Le billet du luxe

Le billet du luxe /Part II : le consommateur janvier 2017

Pour Bruno Walther de Captain Dash, le luxe est passé dans les années 70, d’un produit ordinaire pour des gens extraordinaires à un produit extraordinaire pour des gens ordinaires. Cet état n’est-il pas encore en train d’évoluer ? De nos jours, le luxe se résume-t-il encore au produit ? Et le consommateur, toujours si ordinaire ? D’un côté le produit laisse place à l’histoire de marque. De l’autre, les gens ordinaires deviennent des consommateurs avertis et exigeants qu’il n’est pas bon de prendre pour de simple acheteurs. Alors, le luxe aujourd’hui, une marque extraordinaire pour des consommateurs extraordinaires ?
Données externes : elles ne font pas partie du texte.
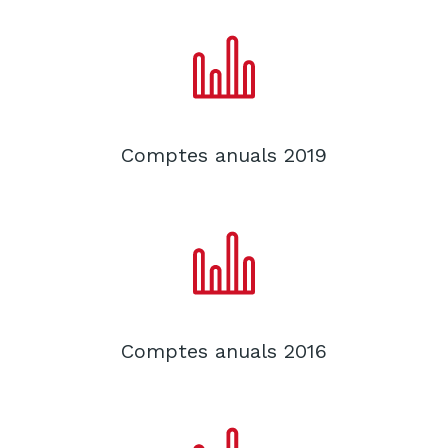
Comptes anuals 2019
Comptes anuals 2016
Le consommateur n’a pas le luxe facile. 

Il est loin le temps où le consommateur semblait acquis à la cause du luxe, prêt à toutes les dépenses pour acquérir LE produit tant voulu, celui qui porte le sceau de la marque et qui assure, par sa simple acquisition, un statut. Aujourd’hui, il faut plus qu’un logo justifiant un prix élevé. Le consommateur n’a plus envie d’être l’homme sandwich de maisons de luxe omnipotentes. Il veut être acteur et mener les marques là où il veut qu’elles soient : sur le terrain de l’authenticité et de la complicité. Pour ce consommateur, que la culture internet a autonomisé, il n’est pas de produit sans univers d’appartenance. Plus de chichis ou de dissimulation, la marque est à nu. Elle doit se montrer vraie, s’ouvrir à ses clients, les inclure. En un mot, elle doit aller les convaincre de lui rester fidèle en leurs montrant qu’elle est bien plus qu’une simple marque, qu’elle est aussi et surtout : une expérience.